Conformément au texte afférent de l’UE, la Hongrie a droit à 2500 milliards de forints [6,86 milliards d’euros – n.d.t.] au titre du fonds de relance de l’Union destiné à réparer les dommages sociaux et économiques causés par la pandémie de Covid. A en croire les règles de versement, le virement effectif peut être envoyé après autorisation par le Conseil européen. Pour que le Conseil puisse prendre cette décision, il est néanmoins préalablement nécessaire que la Commission européenne lui soumette une évaluation positive du plan de relance élaboré par le gouvernement hongrois, et d’une proposition d’approbation dudit plan émanant de cette dernière.
Le texte de l’Union précise sans laisser place au doute les domaines de spécialité prioritaires et les critères d’évaluation en fonction desquels la Commission peut examiner les plans de relance soumis par les Etats-membres. Il précise aussi le niveau de conformité que doivent atteindre les paramètres constitutifs de ces critères. Or, s’agissant du plan de relance hongrois, la Commission outrepasse en divers points les limites de ce mandat. De façon arbitraire, elle rend son examen indépendant de la vérification de la mesure dans laquelle, dans les domaines devant faire l’objet de cette assistance, les propositions hongroises soumises sont de nature à accroître les capacités de rebond et de résilience requises pour dépasser les inconvénients créés par l’épidémie de Covid.

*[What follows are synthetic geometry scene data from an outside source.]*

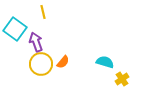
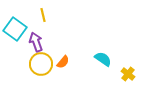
yellow line: moved 3 px down
cyan semicircle: moved 2 px left, 3 px up; rotated 18 degrees clockwise
yellow cross: moved 6 px right, 5 px up; rotated 16 degrees counterclockwise
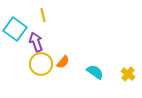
cyan semicircle: moved 8 px left, 13 px down
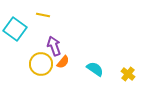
yellow line: rotated 64 degrees counterclockwise
purple arrow: moved 18 px right, 4 px down
cyan semicircle: moved 3 px up
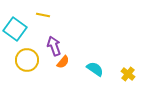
yellow circle: moved 14 px left, 4 px up
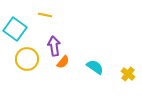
yellow line: moved 2 px right
purple arrow: rotated 12 degrees clockwise
yellow circle: moved 1 px up
cyan semicircle: moved 2 px up
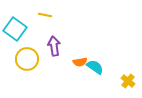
orange semicircle: moved 17 px right; rotated 40 degrees clockwise
yellow cross: moved 7 px down
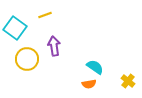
yellow line: rotated 32 degrees counterclockwise
cyan square: moved 1 px up
orange semicircle: moved 9 px right, 22 px down
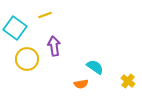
orange semicircle: moved 8 px left
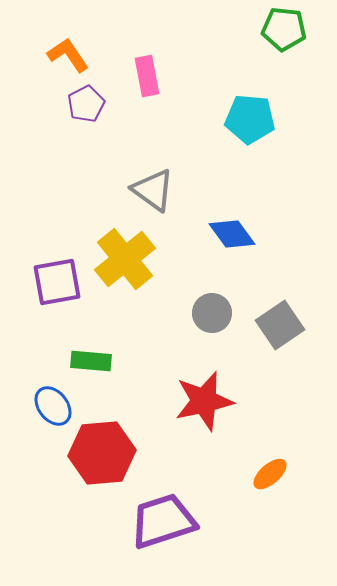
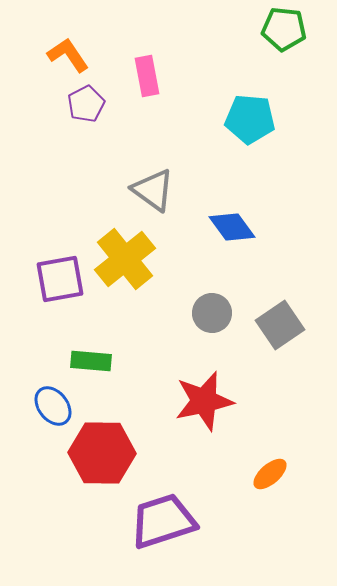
blue diamond: moved 7 px up
purple square: moved 3 px right, 3 px up
red hexagon: rotated 6 degrees clockwise
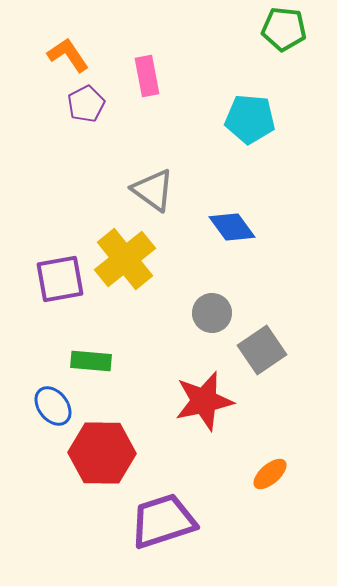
gray square: moved 18 px left, 25 px down
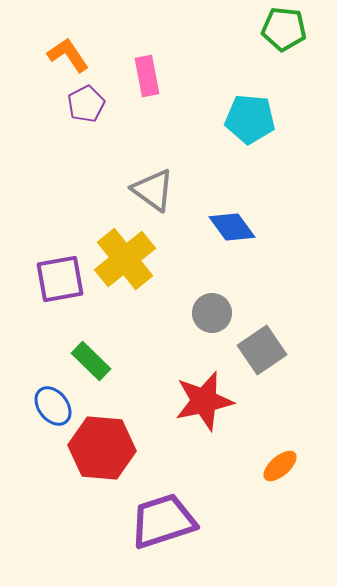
green rectangle: rotated 39 degrees clockwise
red hexagon: moved 5 px up; rotated 4 degrees clockwise
orange ellipse: moved 10 px right, 8 px up
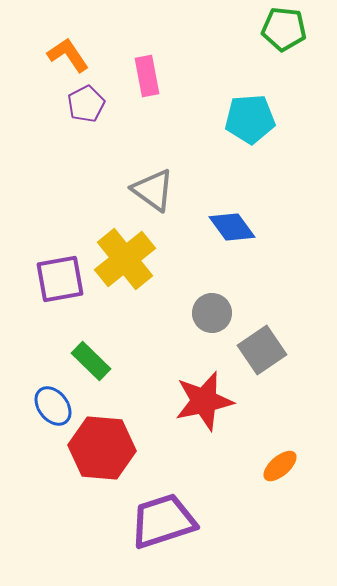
cyan pentagon: rotated 9 degrees counterclockwise
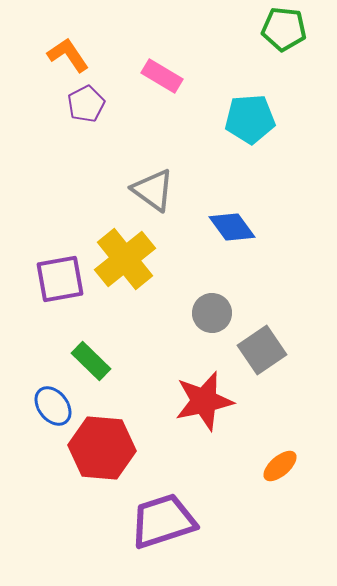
pink rectangle: moved 15 px right; rotated 48 degrees counterclockwise
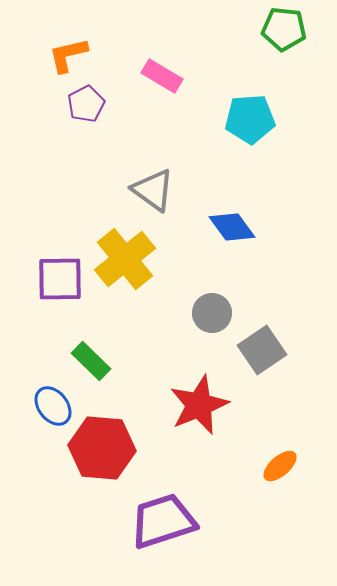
orange L-shape: rotated 69 degrees counterclockwise
purple square: rotated 9 degrees clockwise
red star: moved 5 px left, 4 px down; rotated 10 degrees counterclockwise
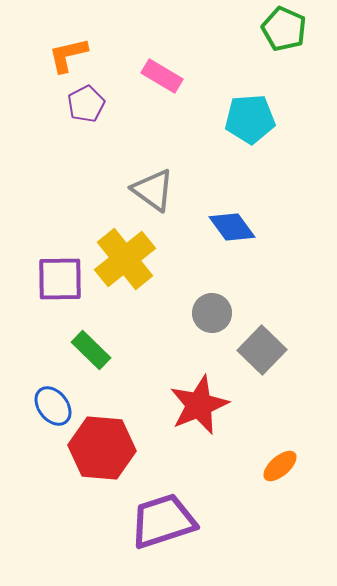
green pentagon: rotated 18 degrees clockwise
gray square: rotated 12 degrees counterclockwise
green rectangle: moved 11 px up
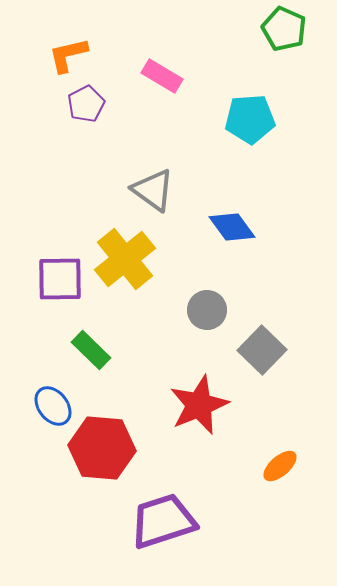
gray circle: moved 5 px left, 3 px up
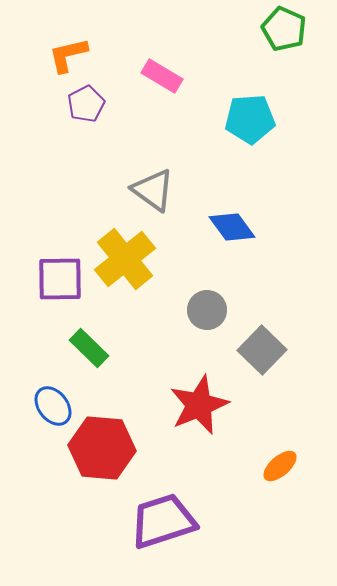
green rectangle: moved 2 px left, 2 px up
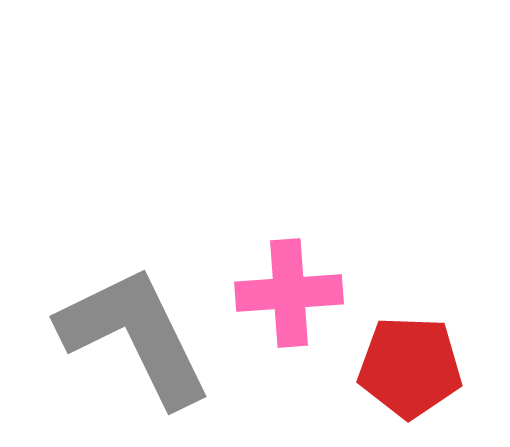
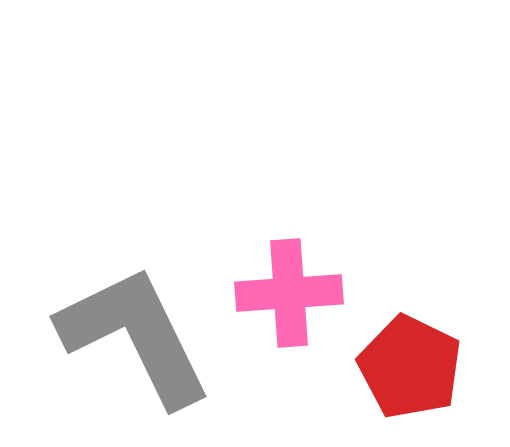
red pentagon: rotated 24 degrees clockwise
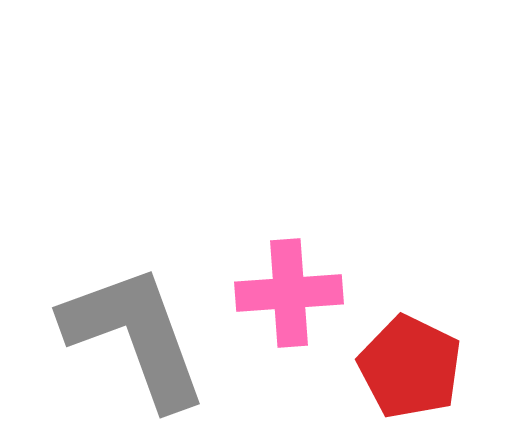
gray L-shape: rotated 6 degrees clockwise
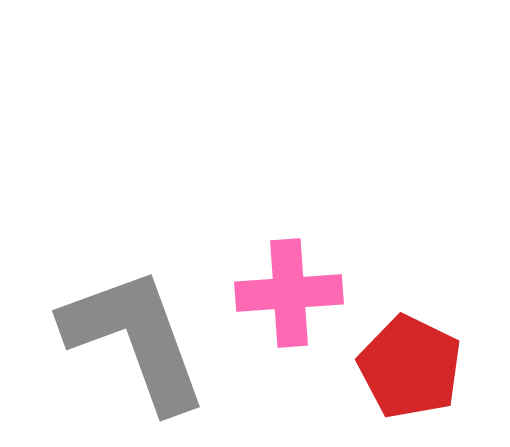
gray L-shape: moved 3 px down
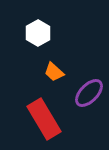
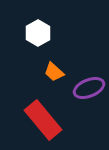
purple ellipse: moved 5 px up; rotated 24 degrees clockwise
red rectangle: moved 1 px left, 1 px down; rotated 9 degrees counterclockwise
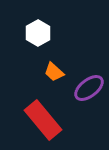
purple ellipse: rotated 16 degrees counterclockwise
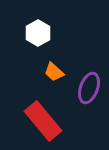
purple ellipse: rotated 32 degrees counterclockwise
red rectangle: moved 1 px down
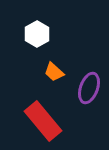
white hexagon: moved 1 px left, 1 px down
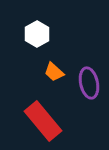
purple ellipse: moved 5 px up; rotated 32 degrees counterclockwise
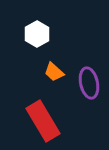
red rectangle: rotated 9 degrees clockwise
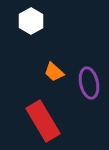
white hexagon: moved 6 px left, 13 px up
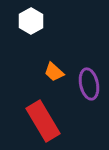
purple ellipse: moved 1 px down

Ne tenant aucun compte des bornes que lui prescrit ce texte, la Commission exprime des exigences afférentes à l’acte législatif et à l’acte gouvernemental, qui réintroduisent par la petite porte les critiques concernant l’état de droit qui servaient encore récemment à attaquer le droit public hongrois et les institutions de l’Etat hongrois.
Ce faisant, elle exerce de façon abusive les prérogatives qui lui sont reconnues en rapport avec l’utilisation du fonds de relance, étant donné qu’elle ne les exerce pas dans l’intérêt des objectifs que lui fixe ce texte, mais comme un instrument de contrainte mobilisé dans le contentieux sur l’état de droit qui l’oppose à la Hongrie. Pour que la symbolique ne soit pas en reste, c’est justement le Commissaire à la Justice, Didier Reynders, qui s’est chargé de le dire : « Nous devons mobiliser tous les instruments dont nous disposons : procédure de l’article 7, recours en manquement, et aussi – c’est un développement plus récent – le mécanisme sur l’état de droit conditionnant les aides européennes, ainsi que les négociations sur le fond de relance. »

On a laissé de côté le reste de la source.